San Pedro Sula           The calendar surprised me.  I hadn’t really visited our offices, organizers, and members in Honduras for almost four years.  I had met our organizers other places, Mexico, Ecuador, and Houston, but had not actually been on the ground with them recently to measure the progress being made by the local organizations at the grassroots level.  I knew from the reports that we had made surprising strides forward in the recent elections on the local level with several of our members elected as mayors or as delegates to the national Congress, but the real test of ACORN’s work is at the bottom laying the foundation for everything else.

Leader from ACORN Marcala tells the board about coffee coop

After landing in San Pedro Sula and a short orientation with Suyapa Amador and one of our leaders who had come in from the group in Marcala, we were off to Choloma to meet the newly elected members of the executive board of ACORN Honduras from throughout the country other than from the capital in Tegucigalpa.  There were welcomes all around and a reading of parts of the ACORN registration document that has taken years to obtain.  If the day had ended there, we would have been disappointed, but we walked not far away for a ribbon cutting to celebrate a recent victory where a concrete drainage system had been built behind one of the member’s house to prevent flooding.

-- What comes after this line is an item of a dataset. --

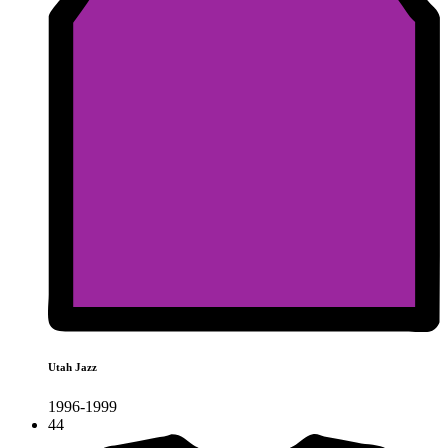
Utah Jazz
1996-1999
44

Ribbon cutting in Choloma of new drainage system

 

School assembles to meet with ACORN leaders

Our next meeting was at an elementary school in Choloma where our members had been fighting to obtain access to water.  All the children were assembled to hear from the ACORN leaders.  The principal and others described the difficulty in this area of Choloma where there is no access to water in this city of 40,000 that is at the heart of the Honduran maquiladora manufacturing district.  We went another kilometer up the mountain where a water catchment area had been built with ACORN’s help.  The drainage pipes along the roof to catch the rain were still being assembled.  Five rain barrels stood at the ready.  To say this was old school is to shame old schools.  It is infuriating that families are having to go to these lengths to get water.  Hearing our members stories, it was easier to understand why the rainwater system was essential.  A barrel of water cost more than $30 USD and was only available every 15 days.  Public health workers complained that their jobs entailed nudging area women to bath more regularly and take other health steps for their children, but how could they do so when there was no water.  There is no good answer to those questions, but the leaders and Suyapa outlined the campaign.

School presentation

We were late getting to our next stop at a colonias near La Lima, another city in metro San Pedro Sula, and we traveled back roads through beautiful countryside to get there that included the Choloma city land fill, but when we arrived more than fifty people from the local families were crowded around to meet with us.  Many were workers in the banana plantations.  They had water and electricity but no title to the land they had squatted years ago even though the law granted them that right after eight years.  The community was trying to make a decision about whether to join ACORN in direct actions to finally win the land.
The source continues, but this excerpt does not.